Current and Lagged Values |
| Timeline |
Lazard Next regressed lagged prices vs. current prices
Serial correlation can be approximated by using the Durbin-Watson (DW) test. The correlation can be either positive or negative. If Lazard Next etf is displaying a positive serial correlation, investors will expect a positive pattern to continue. However, if Lazard Next etf is observed to have a negative serial correlation, investors will generally project negative sentiment on having a locked-in long position in Lazard Next etf over time.

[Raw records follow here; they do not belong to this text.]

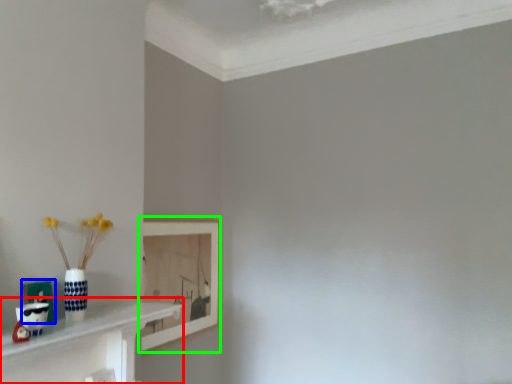 Question: Which is farther away from shelf (highlighted by a red box)? picture frame (highlighted by a blue box) or picture frame (highlighted by a green box)?

Choices:
 (A) picture frame
 (B) picture frame

Answer: (B) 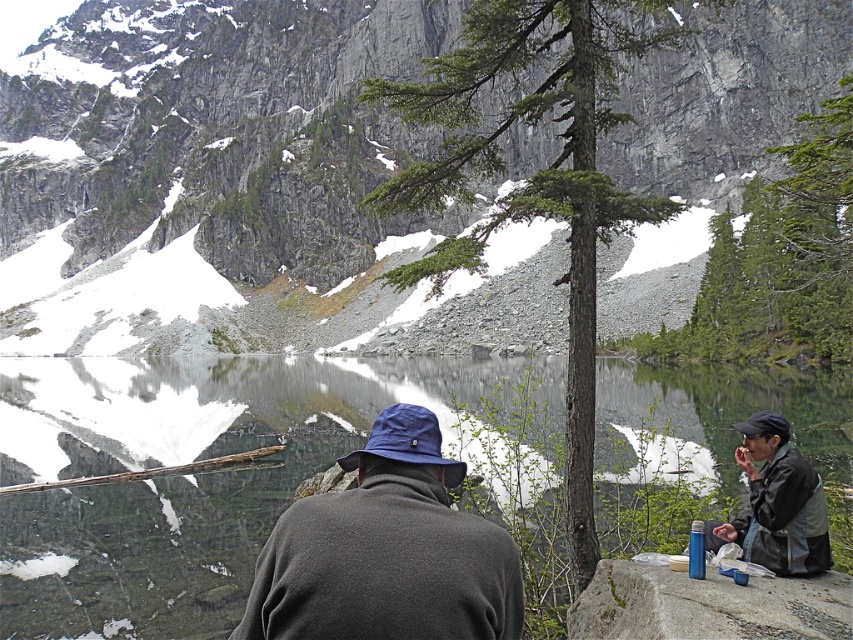 Question: Which point is closer to the camera taking this photo?

Choices:
 (A) (305, 458)
 (B) (575, 625)

Answer: (B)

Question: Does gray rocky mountain at center appear on the right side of dark gray fleece jacket at center?

Choices:
 (A) no
 (B) yes

Answer: (A)

Question: Observing the image, what is the correct spatial positioning of dark gray fleece jacket at center in reference to blue-green rock at lower right?

Choices:
 (A) right
 (B) left

Answer: (B)

Question: Is smooth reflective water at center behind blue-green rock at lower right?

Choices:
 (A) yes
 (B) no

Answer: (A)

Question: Which point is farther from the camera taking this photo?

Choices:
 (A) (437, 440)
 (B) (780, 448)
 (C) (386, 381)
 (D) (660, 593)

Answer: (C)

Question: Estimate the real-world distances between objects in this image. Which object is closer to the gray rocky mountain at center?

Choices:
 (A) dark gray fleece jacket at center
 (B) smooth reflective water at center
 (C) dark gray jacket at lower right

Answer: (B) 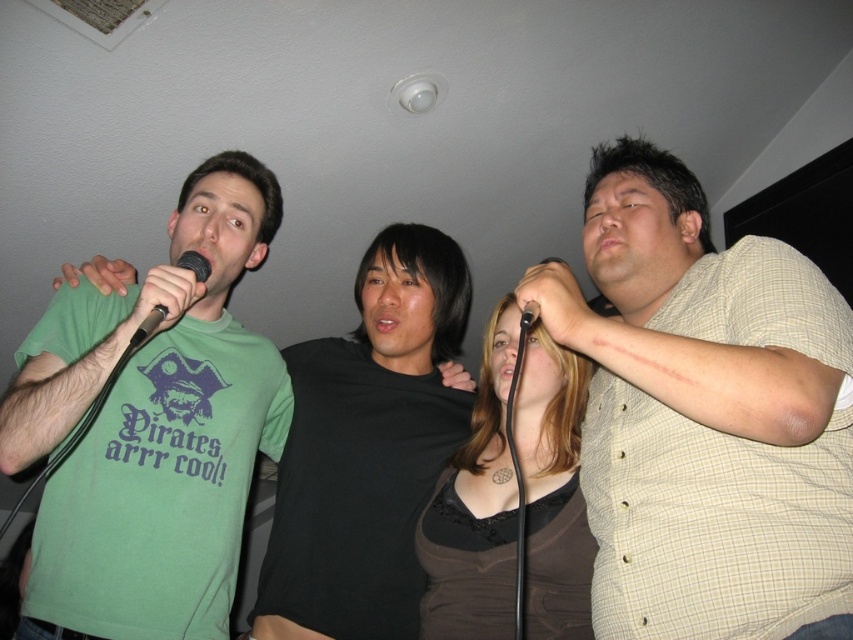 You are a photographer trying to capture a clear photo of the black matte shirt at center and the black matte microphone at upper center. Since both are black, you want to ensure the microphone stands out. Based on the scene, which object should you focus on to make sure the microphone is visible?

The black matte microphone at upper center is behind the black matte shirt at center, so focusing on the black matte shirt at center would place the microphone in the background, making it harder to see. To ensure the microphone is visible, focus on the black matte microphone at upper center instead.

You are standing in a room where a karaoke session is happening. You see the black matte microphone at upper center. Can you reach it without moving your position?

The black matte microphone at upper center is 31.85 inches away from you, so yes, you can reach it without moving your position since it is within arm reach. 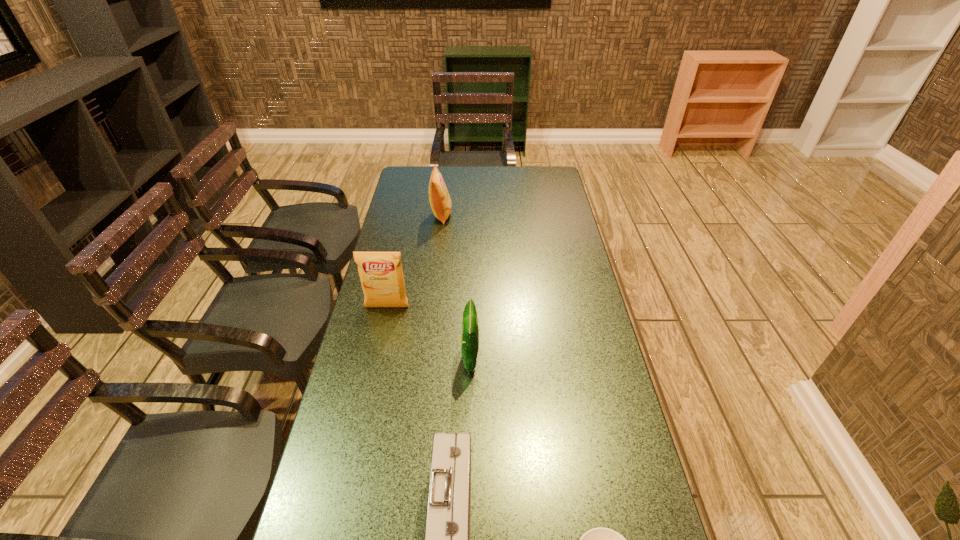 This screenshot has width=960, height=540. I want to click on vacant space at the far edge of the desktop, so click(500, 180).

This screenshot has width=960, height=540. Find the location of `vacant area at the left edge`. vacant area at the left edge is located at coordinates (396, 213).

Locate an element on the screen. The height and width of the screenshot is (540, 960). free space at the right edge is located at coordinates (604, 451).

The width and height of the screenshot is (960, 540). In the image, there is a desktop. Identify the location of blank space at the far left corner. [398, 186].

Find the location of a particular element. The width and height of the screenshot is (960, 540). free spot between the second crisp (potato chip) from left to right and the fourth nearest object is located at coordinates (415, 261).

Locate an element on the screen. free area in between the second farthest object and the rightmost crisp (potato chip) is located at coordinates (429, 333).

Image resolution: width=960 pixels, height=540 pixels. In order to click on unoccupied area between the third nearest object and the second nearest crisp (potato chip) in this screenshot , I will do `click(429, 333)`.

This screenshot has width=960, height=540. I want to click on free spot between the second nearest crisp (potato chip) and the farthest crisp (potato chip), so click(x=415, y=261).

Locate an element on the screen. object that is the third closest to the rightmost crisp (potato chip) is located at coordinates (600, 539).

Where is `object that stands as the second closest to the fourth tallest object`? The image size is (960, 540). object that stands as the second closest to the fourth tallest object is located at coordinates (470, 331). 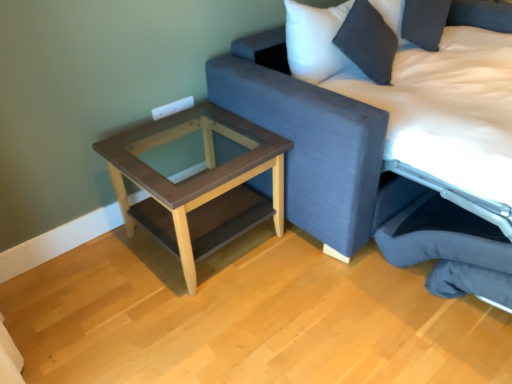 Question: Which is correct: textured fabric studio couch at upper right is inside brown wood table at lower left, or outside of it?

Choices:
 (A) outside
 (B) inside

Answer: (A)

Question: From the image's perspective, relative to brown wood table at lower left, is textured fabric studio couch at upper right above or below?

Choices:
 (A) below
 (B) above

Answer: (B)

Question: Based on their relative distances, which object is farther from the brown wood table at lower left?

Choices:
 (A) dark gray fabric swivel chair at lower right
 (B) textured fabric studio couch at upper right

Answer: (A)

Question: Estimate the real-world distances between objects in this image. Which object is farther from the textured fabric studio couch at upper right?

Choices:
 (A) brown wood table at lower left
 (B) dark gray fabric swivel chair at lower right

Answer: (A) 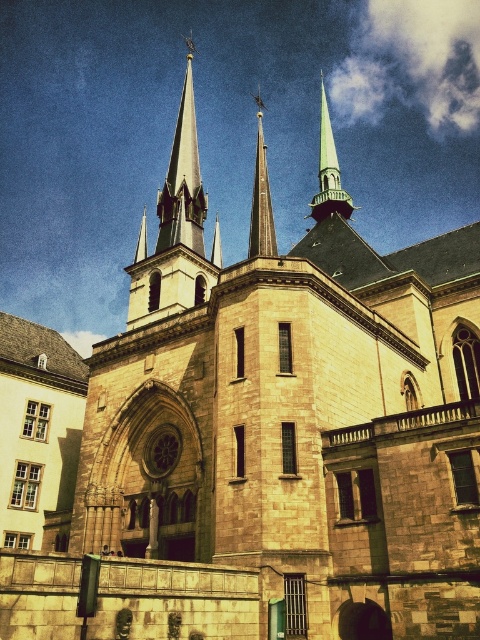 You are standing in front of the historic church and want to take a photo of the spires. The smooth gray spire at upper center and the smooth gray spire at center are both in your view. Which spire should you focus on first if you want to capture the one closer to you?

The smooth gray spire at upper center is closer to you, so you should focus on it first.

You are standing in front of the historic church and want to take a photo of both the smooth gray spire at upper center and the shiny silver spire at upper center. Which spire should you position to your left to capture both in the frame?

You should position the smooth gray spire at upper center to your left since it is already to the left of the shiny silver spire at upper center in the scene. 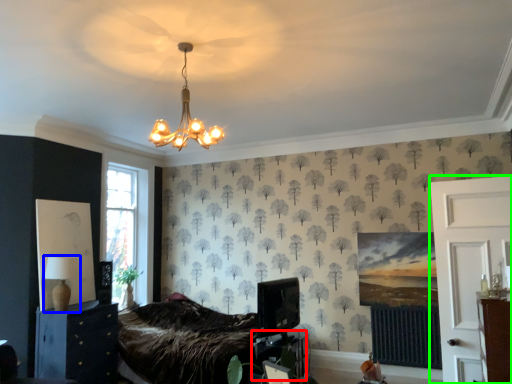 Question: Considering the real-world distances, which object is farthest from table (highlighted by a red box)? table lamp (highlighted by a blue box) or side (highlighted by a green box)?

Choices:
 (A) table lamp
 (B) side

Answer: (A) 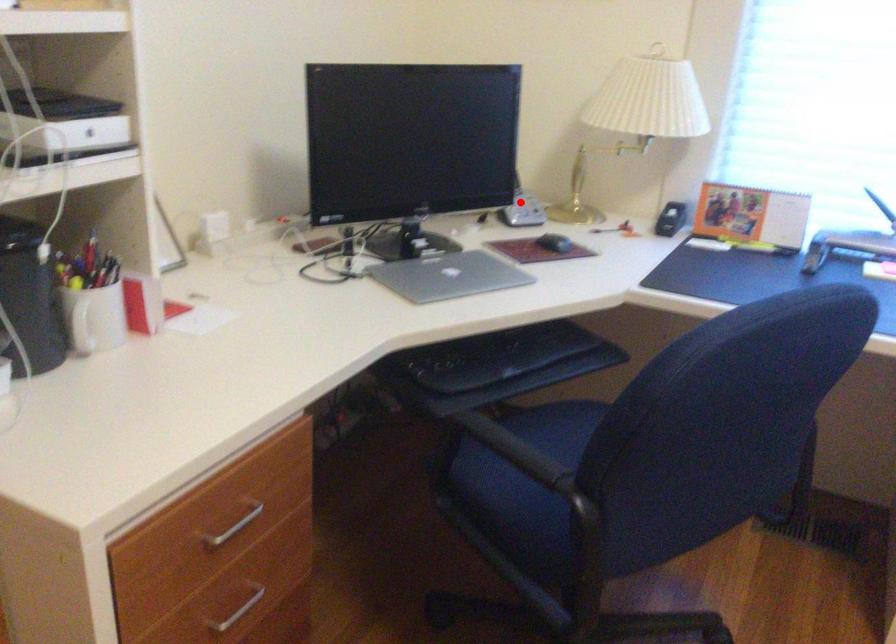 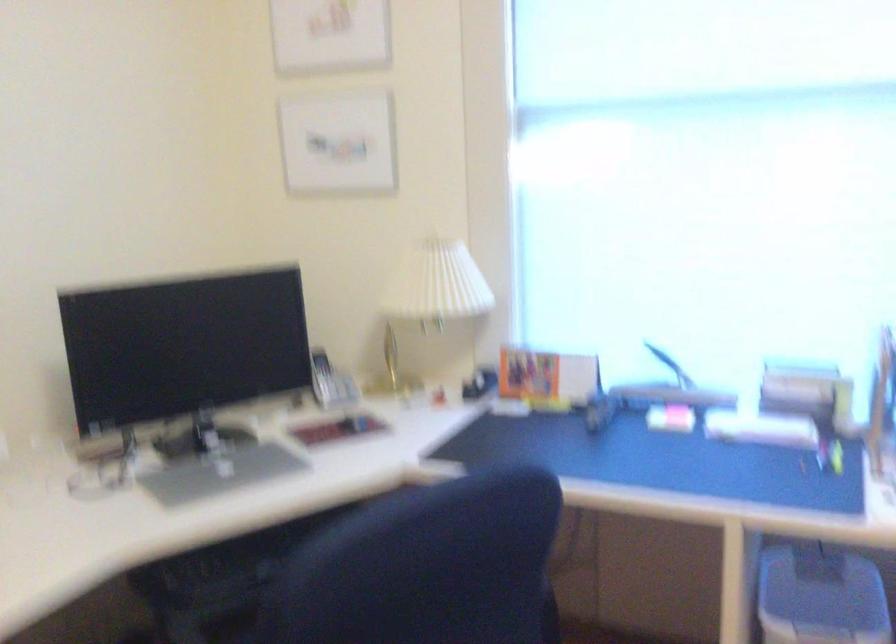 The point at the highlighted location is marked in the first image. Where is the corresponding point in the second image?

(330, 382) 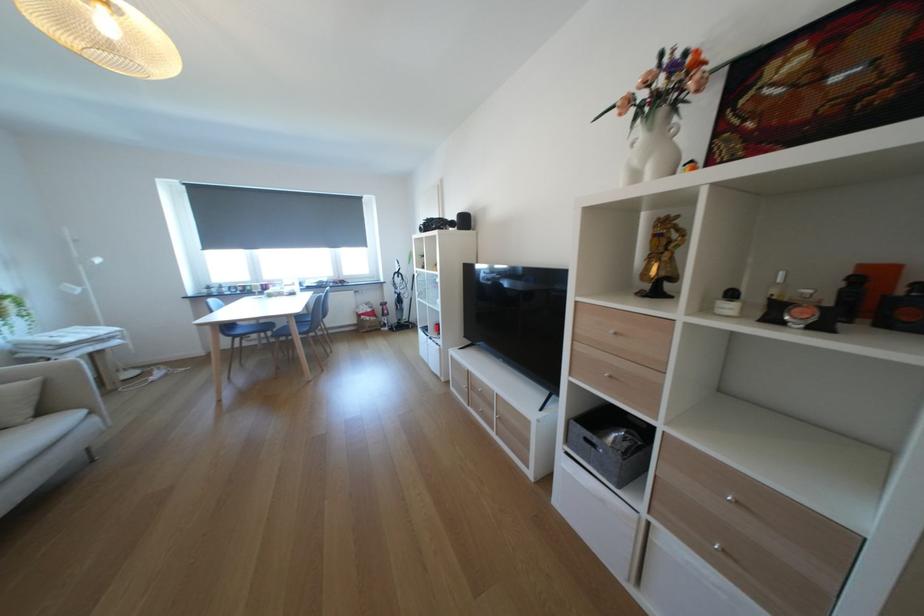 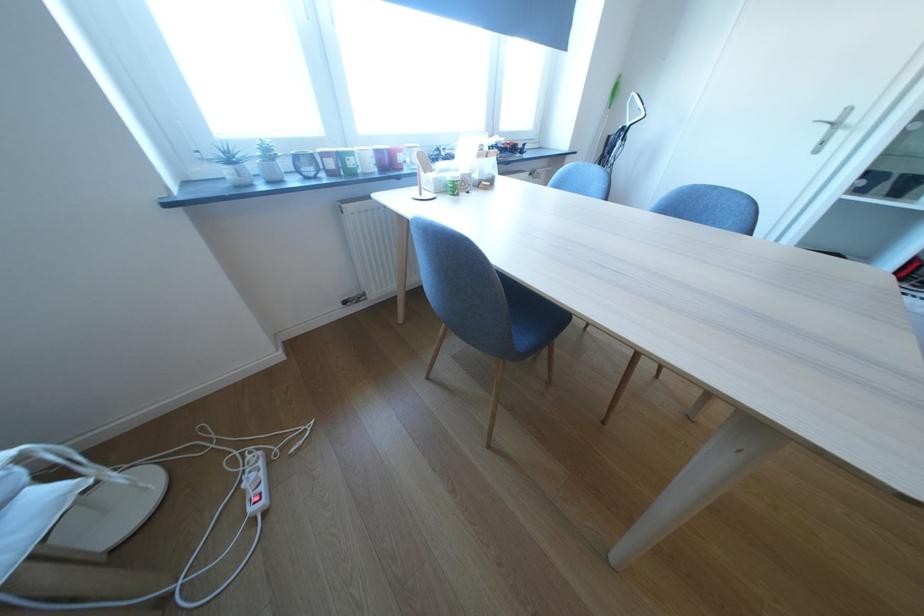 What movement of the cameraman would produce the second image?

The movement direction of the cameraman is left, forward. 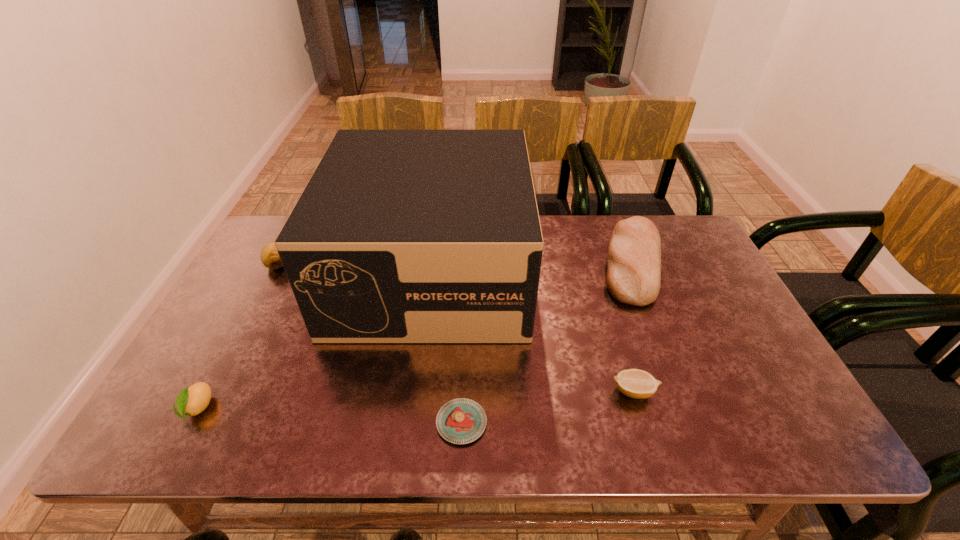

Current vs Lagged Prices |
| Timeline |
Lazard Next Lagged Returns
When evaluating Lazard Next's market value, investors can use the concept of autocorrelation to see how much of an impact past prices of Lazard Next etf have on its future price. Lazard Next autocorrelation represents the degree of similarity between a given time horizon and a lagged version of the same horizon over the previous time interval. In other words, Lazard Next autocorrelation shows the relationship between Lazard Next etf current value and its past values and can show if there is a momentum factor associated with investing in Lazard Next Gen.
Regressed Prices |
| Timeline |
Also Currently Popular
Analyzing currently trending equities could be an opportunity to develop a better portfolio based on different market momentums that they can trigger. Utilizing the top trending stocks is also useful when creating a market-neutral strategy or pair trading technique involving a short or a long position in a currently trending equity.When determining whether Lazard Next Gen offers a strong return on investment in its stock, a comprehensive analysis is essential. The process typically begins with a thorough review of Lazard Next's financial statements, including income statements, balance sheets, and cash flow statements, to assess its financial health. Key financial ratios are used to gauge profitability, efficiency, and growth potential of Lazard Next Gen Etf. Outlined below are crucial reports that will aid in making a well-informed decision on Lazard Next Gen Etf:Check out Lazard Next Correlation, Lazard Next Volatility and Lazard Next Alpha and Beta module to complement your research on Lazard Next. You can also try the Price Transformation module to use Price Transformation models to analyze the depth of different equity instruments across global markets.
Lazard Next technical etf analysis exercises models and trading practices based on price and volume transformations, such as the moving averages, relative strength index, regressions, price and return correlations, business cycles, etf market cycles, or different charting patterns.